Dans la joie et pour l’attaque.

Nous clamons fièrement notre responsabilité quant :

– A un tag sur un panneaux anti-loup et pro-élévage (vive les meutes crève l’élevage pouvait on lire sur l’écriteau après notre passage). Bien que en l’occurence réintroduits par l’humain, nous voulons que les animaux sauvages puissent vivre sans entraves, si l’idée que les loups mangent des moutons déplait, il suffit de ne pas leur fournir de garde manger géant en faisant de l’élevage.

A l’attaque d’un engin de déboisement (que nous avons dû rendre hors d’usage sans feu malgré notre pyromanie compulsive afin d’éviter un feu de foret) à l’aide de pinces coupantes (pour cables et durites), tournevis (pour les pneus), clé et marteaux (pour accéder aux différents réservoir que nous avons remplis de terre). On ne sait comment parler de cette émotion qui nous étreint la gorge à la vue de tous ces cadavres d’arbres, ces forêts dévastées, de ces machines qui rendent le massacre si rentable… c’est juste que chez nous la tristesse se transforme vite en aggressivité.

A l’attaque incendiaire du noeud de communication du mont aigoual (haut lieu touristique des cévennes). Après des tentatives infructueuses de forcer les portes aux pieds de biche, nous avons finalement réussi à couper le grillage d’une fenêtre et à trouver l’espace nécessaire entre les barreaux pour défoncer les vitres et vider 10 litres d’essence dans les locaux. Bien que nous ayons vu les flammes s’envoler par bourrasques sous la nuit étoilée, les dégats n’ont pas été à la hauteur de nos attentes. Nous avions envie de saccager à la fois cette zone touristique nauséabonde, et cette installation qui participe au contrôle de l’humain sur le monde.

Les pannes de réseaux téléphonique implique soi-disant la mise en danger de vies humaines.

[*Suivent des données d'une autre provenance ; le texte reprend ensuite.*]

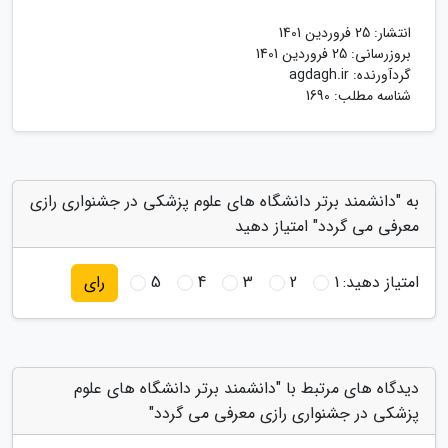
انتشار:
25 فروردین 1401
بروزرسانی:
25 فروردین 1401
گردآورنده:
agdagh.ir
شناسه مطلب: 1690
به "دانشمند برتر دانشگاه های علوم پزشکی در جشنواری رازی
معرفی می گردد" امتیاز دهید
امتیاز دهید:
1
2
3
4
5
رای
دیدگاه های مرتبط با "دانشمند برتر دانشگاه های علوم
پزشکی در جشنواری رازی معرفی می گردد"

Il nous semble important de marquer que nous ne glorifions pas la vie en soi, de même que nous ne voulons pas la protéger à tout prix. Nous préférons éviter de nuire physiquement à des personnes que nous n’avons pas clairement identifiée comme ennemies. Mais la question qui survient est telle: est que chaque personne qui fais tourner ce monde consciement ou par sa passivité n’est pas en partie notre ennemie ? Le moyen le plus sur de ne nuire à personne est de rester chez soi (si on en a un) et attendre que ca passe en s’anésthésiant entre la défonce,les élections et les petites joies d’une vie normée. De fait allumer des feux ou attaquer la routine de cette vie est dangereux. Et c’est aussi pour celà que ca nous plait tant.

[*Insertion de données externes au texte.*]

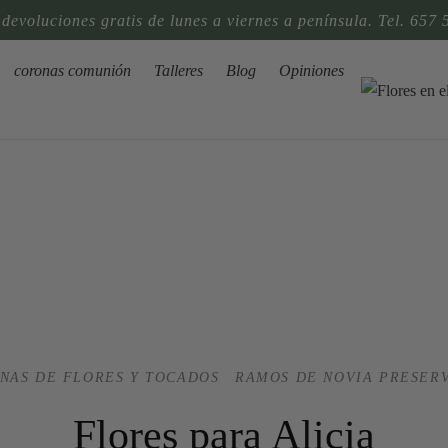
 devoluciones gratis de lunes a viernes a península. Tel. 657 
coronas comunión
Talleres
Blog
Opiniones
NAS DE FLORES Y TOCADOS
RAMOS DE NOVIA PRESER
Flores para Alicia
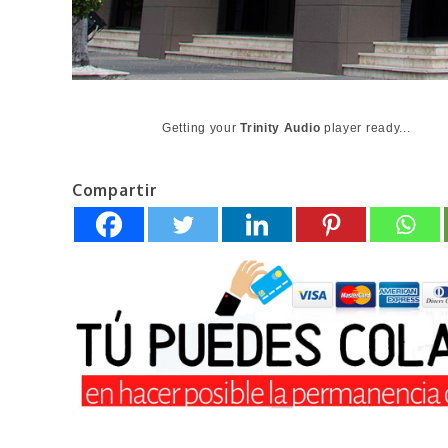
Getting your
Trinity Audio
player ready...
Compartir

Nous aurions envie de parler de ces rencontres fortuites, avec le monde animal qui nous inspire, du regard d’un sanglier ou d’un renard, avec des étoiles qui éblouissent, tant elles sont nombreuses et tant la lumière artificielle nous en prive la majorité du temps. Parler de nos coeurs qui battent si fort, suite à une longue marche, de l’excitation à l’approche de la cible, du vent si puissant que l’on peine à garder son équilibre. De la confiance et de la complicité qu’il y a entre nous, dans nos regards, nos rires, nos peurs, nos divagations. Mais il est dur de mettre des mots sur des choses aussi intenses, rares, volées, chaotiques.

On constate quand même avec plaisir que d’autres aspirent à détruire avec passion et déraison la société hypercivilisé, et à trouver plaisir et affirmation de soi dans l’attaque. Nous pensons à toutes les incendiaires et autres saboteurs dont les mots nous parlent et dans lesquels nous nous reconnaissons souvent. Nous imaginons leurs sourires dans la nuit, et leur envoyons les nôtres. C’est donc un barbecue de plus.. Il va sans dire que nous ne voulons entrer dans aucune compétition, les actes de révolte égoistes sont beaux, comme l’est la volonté de dépasser ses peurs et ses limites, l’envie de se mettre en jeu dans les mots et dans les actes et de ne pas rester dans des zones de confort. C’est le courage que nous voulons saluer, l’audace, l’impertinence, et pas uniquement la quantité de dégat infligée.
Il nous importe plus la main qui fait l’acte et leurs intentions exprimées que l’acte en lui-même.

Parlant de celleux qui se mettent en jeu, et qui ont du courage, nous voulons saluer les deux personnes encore incarcérées dans l’affaire de la voiture de flics qui malgré les mois de prison passés tiennent des positions fermes face à la justice. On pense sincèrement à vous, en espérant que ces mots vous parviennent et vous fassent échos. Kara on t’envoie un hurlement a la lune et quelques bribes d’étoiles…

Le procès pour cette affaire aura lieu du 19 au 22, à Paris. Nous proposons aux groupes et individualités en révolte d’utiliser ces dates pour alimenter le brasier et les raids contre les forces de polices pour que les feux se propagent des montagnes jusqu’au tribunaux parisiens !

Une pensée pour les individualistes italiens qui subissent la répression a Florence.
Des bombes pour les fascistes, des mutilations pour les flics.

Toujours à l’affut,

Quelques aigries qui ont su s’émerveiller.